Saat berpidato di Harlah Partai Kebangkitan Bangsa (PKB) ke-28, pada 23 Juli 2026, Presiden Prabowo sempat menyebut istilah "Londo Ireng". Presiden RI ke-8 ini mengaitkan istilah tersebut dengan sebagian kalangan pengamat, lembaga swadaya masyarakat (LSM), serta jurnalis atau wartawan yang bersikap kritis terhadap pemerintah.
Pernyataan ini menuai polemik yang cukup luas. Namun, apakah Dulur tahu makna dan sejarah di balik istilah "Londo Ireng" ini?
Dulu, istilah "Londo Ireng" disematkan pada orang-orang Afrika berkulit hitam yang masuk menjadi anggota pasukan Koninklijk Nederlandsch-Indisch Leger (KNIL). Pada saat itu pemerintah Hindia Belanda mengalami krisis tentara akibat Perang Diponegoro. Namun, pemuda Belanda tidak berminat untuk mengisi kekosongan dan menjadi tentara di tanah jajahan.
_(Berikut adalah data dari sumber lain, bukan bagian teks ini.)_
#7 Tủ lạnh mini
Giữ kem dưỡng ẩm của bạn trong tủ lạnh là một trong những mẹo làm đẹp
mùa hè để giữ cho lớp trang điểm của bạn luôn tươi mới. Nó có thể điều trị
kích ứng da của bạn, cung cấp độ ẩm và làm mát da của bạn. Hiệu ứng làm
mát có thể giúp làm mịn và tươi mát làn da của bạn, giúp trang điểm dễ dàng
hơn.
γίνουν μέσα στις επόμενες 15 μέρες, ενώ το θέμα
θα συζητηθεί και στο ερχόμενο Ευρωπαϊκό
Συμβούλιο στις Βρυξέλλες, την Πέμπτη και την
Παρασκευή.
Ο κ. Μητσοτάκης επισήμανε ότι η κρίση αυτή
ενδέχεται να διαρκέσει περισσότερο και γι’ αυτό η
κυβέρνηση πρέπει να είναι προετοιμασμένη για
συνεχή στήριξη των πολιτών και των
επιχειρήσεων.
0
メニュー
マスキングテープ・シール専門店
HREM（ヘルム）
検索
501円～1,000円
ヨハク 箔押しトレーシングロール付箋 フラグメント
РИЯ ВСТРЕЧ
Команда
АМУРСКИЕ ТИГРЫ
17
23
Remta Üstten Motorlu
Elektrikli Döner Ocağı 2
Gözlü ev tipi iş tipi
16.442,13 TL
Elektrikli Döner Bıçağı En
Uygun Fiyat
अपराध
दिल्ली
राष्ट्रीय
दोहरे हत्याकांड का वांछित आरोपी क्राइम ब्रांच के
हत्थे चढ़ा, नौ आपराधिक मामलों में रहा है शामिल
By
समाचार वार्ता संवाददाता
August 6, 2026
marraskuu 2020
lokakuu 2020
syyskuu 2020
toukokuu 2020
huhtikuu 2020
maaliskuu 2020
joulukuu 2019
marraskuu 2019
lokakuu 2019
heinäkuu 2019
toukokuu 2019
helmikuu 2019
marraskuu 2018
Merekrut tentara dari pribumi juga berisiko sangat besar. Tentara pribumi sering kali tidak setia, melakukan pembelotan, bahkan melawan Belanda. Dalam pertimbangan pemerintah kolonial, serdadu Afrika dinilai lebih tangguh, setia, dan patuh terhadap pimpinan.
Usulan perekrutan serdadu Afrika mulai bermunculan pada periode 1827 sampai 1831. Akhirnya, pada 22 Juni 1831, Raja William I menyetujui uji coba pembentukan satuan serdadu Afrika yang ditempatkan di Hindia Belanda.
Serdadu dari Afrika diarahkan untuk menggunakan bahasa Belanda serta dikristenkan. Bahasa dan agama ini menjadi strategi Belanda untuk mencegah kedekatan dan solidaritas antara serdadu Afrika dan pribumi.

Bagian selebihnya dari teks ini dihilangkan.